What is the target space? If $f: \mathbb{C}^2 \rightarrow \mathbb{C}^2$. Trivially no. Example: $f(z, w)=(z, 0)$.

For $f: \mathbb{C}^2 \rightarrow \mathbb{C}$ (say). Trivially yes.
The reason is, let $U\subset \mathbb{C}^2$ be open and $p\in f(U)$. Let’s say $f(0, 0)=p$. Then it is easy to see that $f(z, 0)$ is nonconstant OR $f(0, w)$ is non-constant (by Taylor’s expansion, say). Say $g(z)=f(z, 0)$ is non-constant, then it maps a small (1-dim!) neighborhood of $0$ to an open set around $p$, by 1-D open mapping theorem. So there is an open set $V$ around $p$ which is contained in $f(U)$.
[My argument is wrong. ]

2. KKK says:

It turns out that I can correct my argument. Let my clarify it here.
For convenience, let’s assume $f: \mathbb{C}^2\rightarrow \mathbb{C}$ be a non-constant holomorphic (entire) function.
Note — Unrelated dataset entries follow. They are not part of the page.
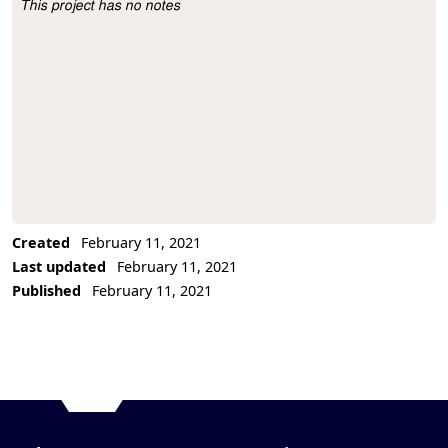
This project has no notes
Project Description
Created
February 11, 2021
Last updated
February 11, 2021
Published
February 11, 2021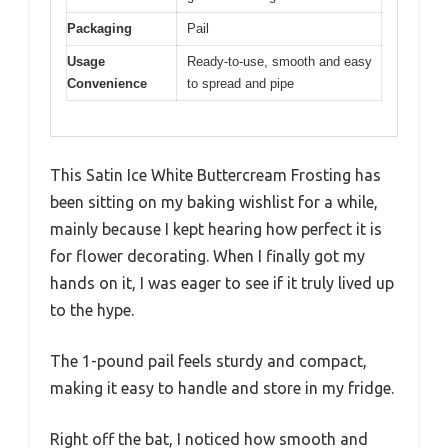
Packaging
Pail
Usage
Ready-to-use, smooth and easy
Convenience
to spread and pipe
This Satin Ice White Buttercream Frosting has
been sitting on my baking wishlist for a while,
mainly because I kept hearing how perfect it is
for flower decorating. When I finally got my
hands on it, I was eager to see if it truly lived up
to the hype.
The 1-pound pail feels sturdy and compact,
making it easy to handle and store in my fridge.
Right off the bat, I noticed how smooth and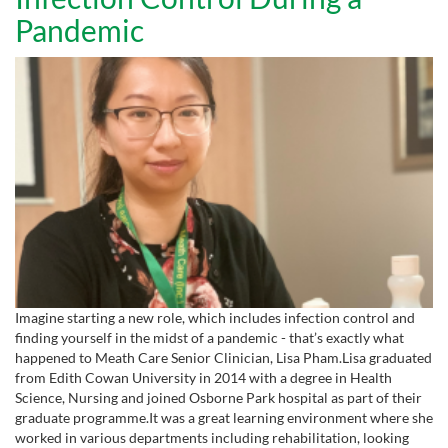
Pandemic
Imagine starting a new role, which includes infection control and
finding yourself in the midst of a pandemic - that’s exactly what
happened to Meath Care Senior Clinician, Lisa Pham.Lisa graduated
from Edith Cowan University in 2014 with a degree in Health
Science, Nursing and joined Osborne Park hospital as part of their
graduate programme.It was a great learning environment where she
worked in various departments including rehabilitation, looking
Let $U\subset \mathbb{C}^2$ be open and $p\in f(U)$. Wlog, we assume $(0,0)\in U$ and $f(0, 0)=p$
. We claim that there is an open set $V\subset f(U)$ which contains $p$. To see this, since $f$ is non-constant, there is $(0, 0)\neq (a, b)\in \mathbb{C}^2$ with $f(a, b)\neq f(0, 0)$. Define $g(z):=f(az, bz)$ to be an entire non-constant holomorphic function. Then by open mapping theorem, $g$ maps arbitrary small neighborhood of $0$ onto an open set $V$ around $p$. So by choosing this neighborhood to be small enough, we see that there is an open set $V\subset f(U)$ containing $p$.